Review: Backrooms – Unearthly geometry
Directed by Kane Parsons
Starring Chiwetel Ejiofor, Renate Reinsve, Lukita Maxwell, Finn Bennett
6.5/10
A vast unknowable labyrinthine structure has been lurking in the fears of humankind for millennia. It is the Greek labyrinth, the Arthurian fey woods, a Lovecraftian elder god’s abandoned city temple. This latest iteration adds mildewed carpet, yellow walls, and the buzz of fluorescent lights. Arising from digital folklore, the Backrooms was spawned by a single 4chan post to become a vast trove of internet myth-building.
Director Kane Parsons was responsible for one such stream through his series of YouTube found-footage videos, giving texture to the liminal space. Now he brings that eye to the big screen.

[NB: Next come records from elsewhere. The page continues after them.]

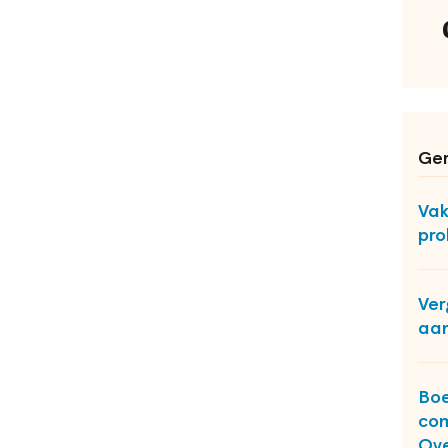
Ger
Vak
pro
Ver
aan
Bo
com
Ove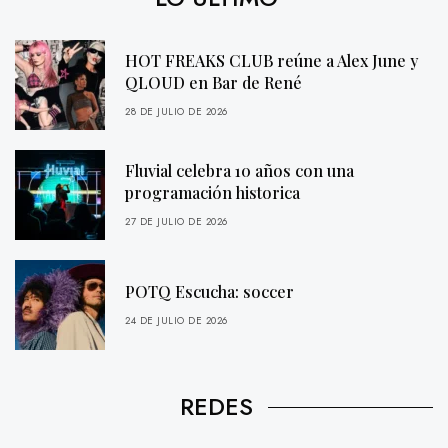
HOT FREAKS CLUB reúne a Alex June y
QLOUD en Bar de René
28 DE JULIO DE 2026
Fluvial celebra 10 años con una
programación historica
27 DE JULIO DE 2026
POTQ Escucha: soccer
24 DE JULIO DE 2026
REDES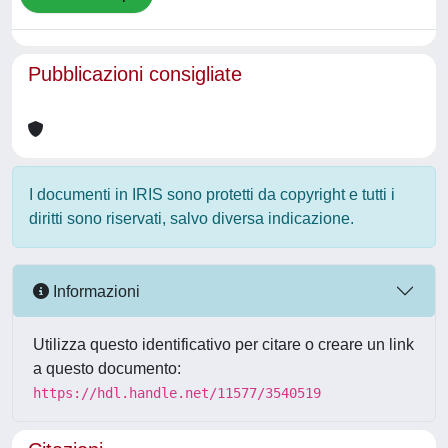
Pubblicazioni consigliate
I documenti in IRIS sono protetti da copyright e tutti i
diritti sono riservati, salvo diversa indicazione.
Informazioni
Utilizza questo identificativo per citare o creare un link
a questo documento:
https://hdl.handle.net/11577/3540519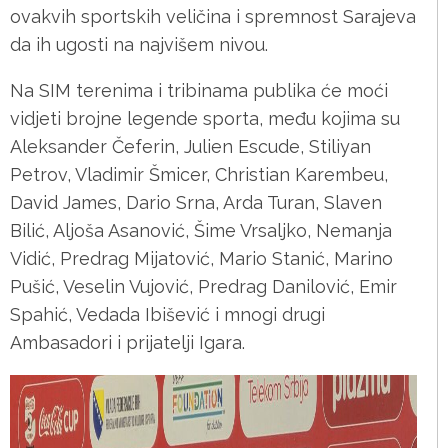
ovakvih sportskih veličina i spremnost Sarajeva
da ih ugosti na najvišem nivou.
Na SIM terenima i tribinama publika će moći
vidjeti brojne legende sporta, među kojima su
Aleksander Čeferin, Julien Escude, Stiliyan
Petrov, Vladimir Šmicer, Christian Karembeu,
David James, Dario Srna, Arda Turan, Slaven
Bilić, Aljoša Asanović, Šime Vrsaljko, Nemanja
Vidić, Predrag Mijatović, Mario Stanić, Marino
Pušić, Veselin Vujović, Predrag Danilović, Emir
Spahić, Vedada Ibišević i mnogi drugi
Ambasadori i prijatelji Igara.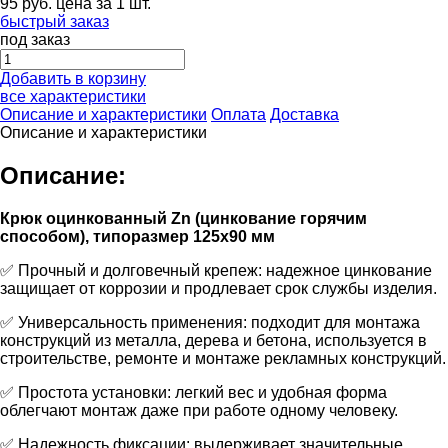
95
руб.
цена за 1 шт.
быстрый заказ
под заказ
Добавить в корзину
все характеристики
Описание и характеристики
Оплата
Доставка
Описание и характеристики
Описание:
Крюк оцинкованный Zn (цинкование горячим
способом), типоразмер 125х90 мм
✅ Прочный и долговечный крепеж: надежное цинкование
защищает от коррозии и продлевает срок службы изделия.
✅ Универсальность применения: подходит для монтажа
конструкций из металла, дерева и бетона, используется в
строительстве, ремонте и монтаже рекламных конструкций.
✅ Простота установки: легкий вес и удобная форма
облегчают монтаж даже при работе одному человеку.
✅ Надежность фиксации: выдерживает значительные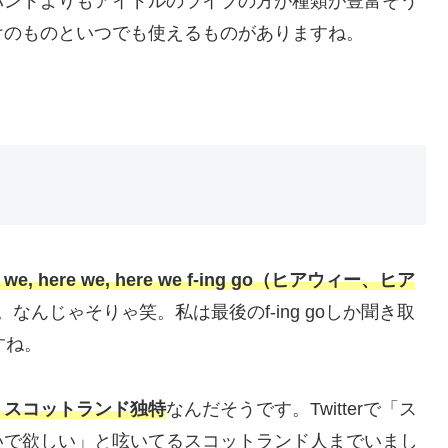
バンドよりもアイドルのライブの方が種類が豊富そう
けのものといつでも使えるものがありますね。
e we, here we, here we f-ing go（ヒアウィー、ヒア
。なんじゃそりゃ笑。私は最後のf-ing goしか聞き取
すね。
、スコットランド独特
なんだそうです。Twitterで「ス
いで欲しい」と呟いてるスコットランド人までいまし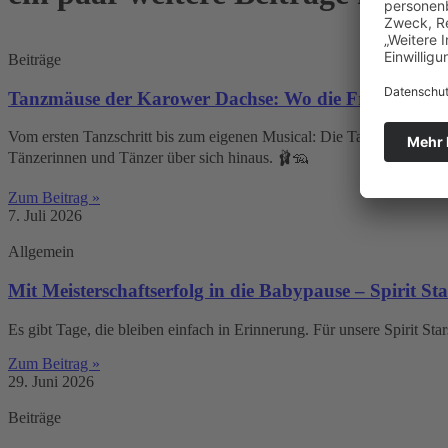
Beiträge
Tanzmäuse der Karower Dachse: Wo die Freude am T
Vom ersten Tanzschritt bis zum eigenen Musical: Die Tanzmäuse von T
Tänzerinnen und Tänzer über sich hinaus. 🩰🦡
Zum Beitrag »
7. Juli 2026
Allgemein
Mit Meisterschaftserfolg in die Babypause – Spirit Sta
Es gibt Tage, die bleiben einfach in Erinnerung. Für unsere Spirit Sta
Zum Beitrag »
29. Juni 2026
Beiträge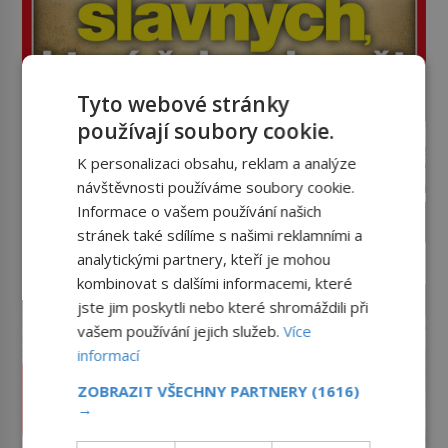
Tyto webové stránky
používají soubory cookie.
K personalizaci obsahu, reklam a analýze
návštěvnosti používáme soubory cookie.
Informace o vašem používání našich
PROLISTOVAT ČASOPIS
stránek také sdílíme s našimi reklamními a
analytickými partnery, kteří je mohou
reklama
kombinovat s dalšími informacemi, které
jste jim poskytli nebo které shromáždili při
vašem používání jejich služeb.
Více
informací
ZOBRAZIT VŠECHNY PARTNERY
(1616)
→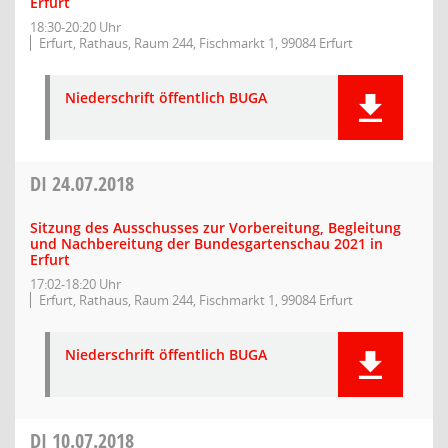
Erfurt
18:30-20:20 Uhr
Erfurt, Rathaus, Raum 244, Fischmarkt 1, 99084 Erfurt
Niederschrift öffentlich BUGA
DI
24.07.2018
Sitzung des Ausschusses zur Vorbereitung, Begleitung
und Nachbereitung der Bundesgartenschau 2021 in
Erfurt
17:02-18:20 Uhr
Erfurt, Rathaus, Raum 244, Fischmarkt 1, 99084 Erfurt
Niederschrift öffentlich BUGA
DI
10.07.2018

Clark (Chiwetel Ejiofor) is aggrieved by his life. Although he seeks therapy, his divorce, alcoholism, and failing business drag him down, but one evening he detaches from this world and manages to step into another. Intrigued by the twisted megastructure, he becomes obsessed, and when he disappears, his therapist (Renate Reinsve) comes looking for him in the labyrinthine halls of the Backrooms.

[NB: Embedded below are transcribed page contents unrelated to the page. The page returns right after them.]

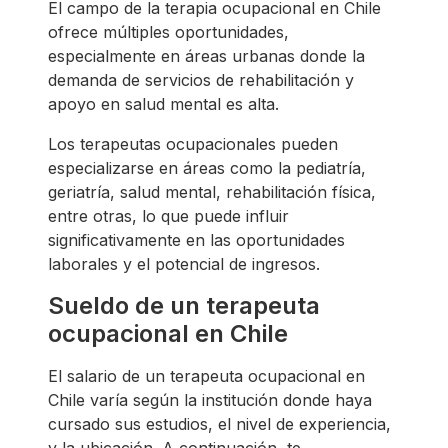
El campo de la terapia ocupacional en Chile
ofrece múltiples oportunidades,
especialmente en áreas urbanas donde la
demanda de servicios de rehabilitación y
apoyo en salud mental es alta.
Los terapeutas ocupacionales pueden
especializarse en áreas como la pediatría,
geriatría, salud mental, rehabilitación física,
entre otras, lo que puede influir
significativamente en las oportunidades
laborales y el potencial de ingresos.
Sueldo de un terapeuta
ocupacional en Chile
El salario de un terapeuta ocupacional en
Chile varía según la institución donde haya
cursado sus estudios, el nivel de experiencia,
y la ubicación. A continuación, te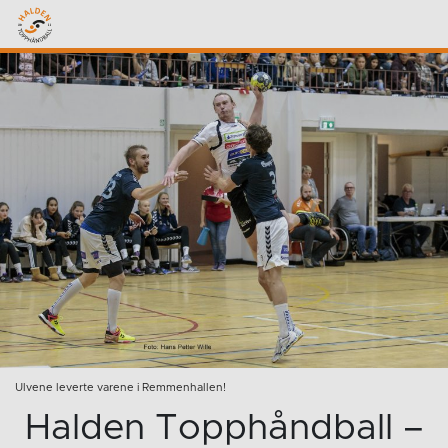
Ulvene leverte varene i Remmenhallen!
Halden Topphåndball –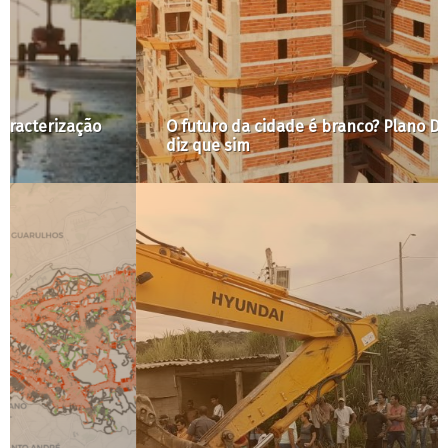
O futuro da cidade é branco? Plano Diretor de SP
diz que sim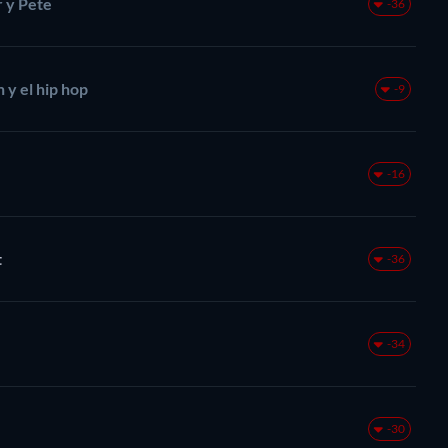
r y Pete
-36
 y el hip hop
-9
-16
t
-36
-34
-30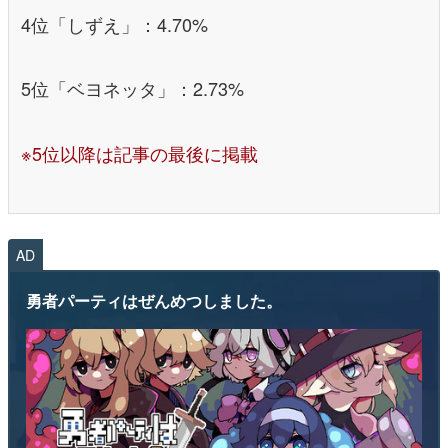
4位「しずえ」：4.70%
5位「ベヨネッタ」：2.73%
※5位以降は記事の最後に掲載
AD
勇者パーティはぜんめつしました。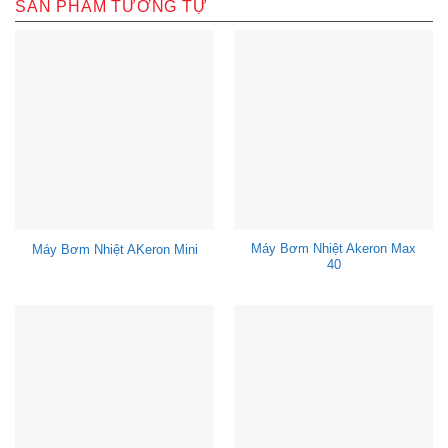
SẢN PHẨM TƯƠNG TỰ
Máy Bơm Nhiệt Akeron Max
Máy Bơm Nhiệt AKeron Mini
40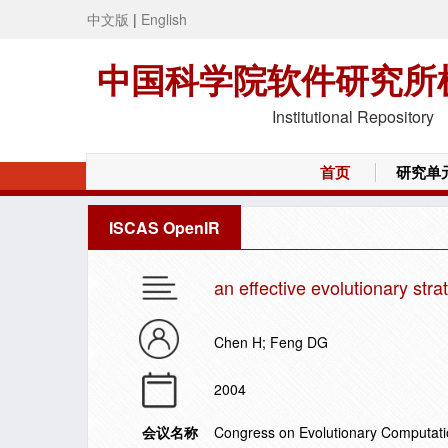
中文版
|
English
中国科学院软件研究所
Institutional Repository
首页
研究单
ISCAS OpenIR
an effective evolutionary stra
Chen H; Feng DG
2004
会议名称
Congress on Evolutionary Computat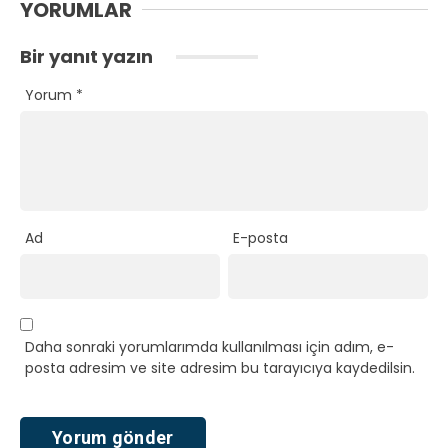
YORUMLAR
Bir yanıt yazın
Yorum
*
Ad
E-posta
Daha sonraki yorumlarımda kullanılması için adım, e-
posta adresim ve site adresim bu tarayıcıya kaydedilsin.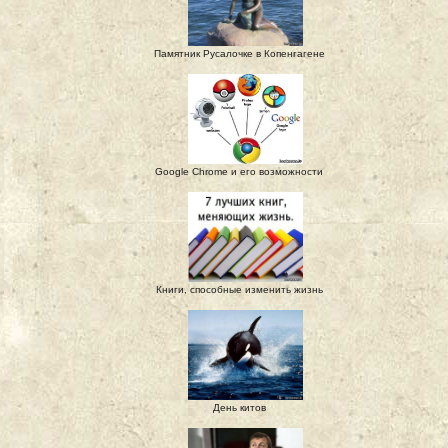
Памятник Русалочке в Копенгагене
Google Chrome и его возможности
Книги, способные изменить жизнь
День китов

It’s hard to judge Backrooms. Personally, I prefer a strong narrative to usher me through a movie, but that’s not the drive of this film. Instead, it skews much of its narrative for tone, atmosphere, and a little soft world-building. However, it is very efficient in this regard, giving audiences an intriguing mystery to immerse themselves in. It might be hard to call Backrooms a great film, but it’s certainly a haunting one. One that sticks in the memory and may well grow in time.
Part of the issue is adaptation to different media and changing expectations. How do a series of YouTube shorts, showing unearthly architecture, translate into a two-hour film? The connective tissue isn’t quite hardy enough to carry the plot; the subtext isn’t substantive enough to make it entirely satisfying.
Yet there is something here. An unsettling series of images and occurrences that stick in the mind, given just enough reality to be disquietening. More so by their unknowable nature, which perhaps points at a solvable mystery and a universal secret.
This is helped by Parson’s eye. The banal but foreboding maze is given a horrid reality with each new room, simultaneously symbolising urban decay via abandoned shopping centres and the architecture of something alien and driven to madness.
Then there are the dual leads of Chiwetel Ejiofor and Renate Reinsve. Both carry so much under the surface. For Ejiofor’s Clark, it is disappointment and rage; for Reinsave’s Mary, grief and loneliness. There’s just enough of a tale there for both to unveil this with a degree of subtlety, elevating the work.
A solid debut and an eerie step into the dreams of a broken divine architect.